17年前の誰かの日記ブログ

・この間何か調べるために何か少し込み入ったキーワードでググったら(その何かが何だったかはもう忘れた)、どこかの誰かの書いた日記ブログが2番目くらいの候補としてヒットした。

・結論から言えば(?)、その日記の内容は僕の調べたかったこととは何の関係もなくて、「今日は仕事が休みだったから、彼に連絡しようと思った。でもきっと連絡すれば私は果てしなく甘えてしまうだろう、そう思って結局連絡しなかった」というような事が書かれていた。日付を見るとなんと2005年の記事だった。

・「なんと」と書くべきかは少し迷ったのだが、少なくともインターネットの世界においては、2005年というのは大昔である。

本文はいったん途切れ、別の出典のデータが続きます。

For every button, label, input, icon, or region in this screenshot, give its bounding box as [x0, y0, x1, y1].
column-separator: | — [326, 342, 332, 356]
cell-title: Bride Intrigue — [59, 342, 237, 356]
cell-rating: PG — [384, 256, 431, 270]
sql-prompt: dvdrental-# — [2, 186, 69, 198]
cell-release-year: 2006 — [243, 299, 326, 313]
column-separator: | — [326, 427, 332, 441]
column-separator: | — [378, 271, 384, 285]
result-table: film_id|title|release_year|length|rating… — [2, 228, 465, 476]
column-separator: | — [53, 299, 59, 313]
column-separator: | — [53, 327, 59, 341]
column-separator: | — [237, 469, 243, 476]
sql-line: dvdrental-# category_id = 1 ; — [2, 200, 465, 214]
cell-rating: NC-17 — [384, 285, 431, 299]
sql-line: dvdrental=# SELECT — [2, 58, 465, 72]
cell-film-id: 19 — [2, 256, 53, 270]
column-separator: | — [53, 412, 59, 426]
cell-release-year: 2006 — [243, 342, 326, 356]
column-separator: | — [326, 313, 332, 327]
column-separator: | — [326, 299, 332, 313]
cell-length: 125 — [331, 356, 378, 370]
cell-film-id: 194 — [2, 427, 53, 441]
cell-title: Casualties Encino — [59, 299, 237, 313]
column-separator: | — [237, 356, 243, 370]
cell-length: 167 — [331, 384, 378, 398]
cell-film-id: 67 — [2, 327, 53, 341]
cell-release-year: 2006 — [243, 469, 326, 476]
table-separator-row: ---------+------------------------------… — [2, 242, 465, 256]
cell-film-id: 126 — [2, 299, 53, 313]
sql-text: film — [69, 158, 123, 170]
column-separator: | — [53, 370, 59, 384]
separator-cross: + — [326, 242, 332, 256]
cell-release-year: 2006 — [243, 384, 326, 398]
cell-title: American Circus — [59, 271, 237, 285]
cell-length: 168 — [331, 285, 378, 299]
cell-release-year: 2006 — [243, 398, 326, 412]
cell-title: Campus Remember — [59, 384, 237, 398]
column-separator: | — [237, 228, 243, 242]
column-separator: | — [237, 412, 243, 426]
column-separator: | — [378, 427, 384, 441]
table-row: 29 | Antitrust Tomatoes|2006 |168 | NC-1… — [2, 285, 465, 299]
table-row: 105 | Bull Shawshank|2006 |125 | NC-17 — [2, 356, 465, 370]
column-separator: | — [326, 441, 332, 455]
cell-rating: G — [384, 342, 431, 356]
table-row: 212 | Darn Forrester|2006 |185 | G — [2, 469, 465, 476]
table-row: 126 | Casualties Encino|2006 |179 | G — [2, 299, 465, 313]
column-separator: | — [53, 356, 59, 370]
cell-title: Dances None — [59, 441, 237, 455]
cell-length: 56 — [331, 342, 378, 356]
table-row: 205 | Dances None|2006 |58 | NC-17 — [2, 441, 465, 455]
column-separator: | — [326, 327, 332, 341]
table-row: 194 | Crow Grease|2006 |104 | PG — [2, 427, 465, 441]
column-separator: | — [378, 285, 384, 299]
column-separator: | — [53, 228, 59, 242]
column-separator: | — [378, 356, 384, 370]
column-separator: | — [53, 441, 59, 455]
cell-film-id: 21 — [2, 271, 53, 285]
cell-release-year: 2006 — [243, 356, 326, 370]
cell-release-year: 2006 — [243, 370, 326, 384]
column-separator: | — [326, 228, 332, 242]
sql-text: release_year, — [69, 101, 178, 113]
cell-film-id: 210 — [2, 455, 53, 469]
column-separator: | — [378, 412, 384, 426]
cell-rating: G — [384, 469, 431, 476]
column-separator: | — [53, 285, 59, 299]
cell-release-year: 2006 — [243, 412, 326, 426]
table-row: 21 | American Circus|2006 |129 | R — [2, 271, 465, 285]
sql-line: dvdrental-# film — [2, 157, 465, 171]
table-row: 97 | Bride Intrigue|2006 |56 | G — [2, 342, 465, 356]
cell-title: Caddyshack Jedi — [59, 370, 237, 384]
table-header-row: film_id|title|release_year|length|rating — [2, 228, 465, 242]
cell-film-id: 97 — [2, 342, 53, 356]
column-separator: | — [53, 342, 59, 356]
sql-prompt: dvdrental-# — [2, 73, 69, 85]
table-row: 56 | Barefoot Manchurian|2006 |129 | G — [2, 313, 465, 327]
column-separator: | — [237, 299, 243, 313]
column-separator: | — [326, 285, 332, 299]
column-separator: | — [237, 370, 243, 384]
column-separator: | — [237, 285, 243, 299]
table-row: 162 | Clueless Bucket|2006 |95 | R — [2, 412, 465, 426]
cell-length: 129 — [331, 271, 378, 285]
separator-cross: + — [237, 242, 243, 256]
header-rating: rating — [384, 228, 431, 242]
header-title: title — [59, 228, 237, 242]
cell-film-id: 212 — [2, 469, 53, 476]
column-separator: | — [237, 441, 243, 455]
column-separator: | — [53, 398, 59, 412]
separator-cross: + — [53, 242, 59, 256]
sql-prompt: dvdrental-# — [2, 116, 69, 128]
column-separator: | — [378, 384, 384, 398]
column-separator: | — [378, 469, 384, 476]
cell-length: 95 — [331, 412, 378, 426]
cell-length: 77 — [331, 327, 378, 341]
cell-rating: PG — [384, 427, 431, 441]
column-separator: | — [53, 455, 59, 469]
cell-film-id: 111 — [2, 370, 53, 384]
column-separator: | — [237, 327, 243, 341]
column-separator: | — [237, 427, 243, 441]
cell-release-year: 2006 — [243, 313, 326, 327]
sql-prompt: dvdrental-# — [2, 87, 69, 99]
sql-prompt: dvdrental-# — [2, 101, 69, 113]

まだ「ブロードバンド」とか言ってたんじゃないだろうか。そして17年前というのは人間の人生にとっても多くの場合「ちょっと前」とは言えない過去だ。この日記の主は今いくつになっているのだろうか。17年前、僕は高校生だった。今は30代前半だ。そして日記の主が当時仮に20代だとすれば今は30後半、あるいは40過ぎということになる。……なんだか気が遠くなるような気もする。

・でも17年前のある日、日記の主は確かに彼氏に連絡しようか迷い、結局やめて、その事を確かにブログに記録したのだ。日記の主はそんな日記のことも、もしかしたら日記に書いた彼氏の事すらとっくに忘れているかもしれないが、サーバーには文字通り色褪せずにそんな記録が残っていた。そして17年後の2022年4月某日、全くアカの他人である僕が偶然それを読んだ。

・こういうことについて、あるいは気持ち悪いと感じる人もいるかもしれないけれど、僕は画面に映し出された、17年前の誰かによって書かれた文字列を眺めながら何とも言えない感傷に浸ってしまった。その感傷は17年という歳月に対してなのか、「日記ブログ」というかつて隆盛を誇った文化に対してなのか、うまく表現できないが、多分両方が入り混じっている。そして、この記事をここまで読んでくださったような方の何割かはこの感じをわかってくれるものと期待するのだが……。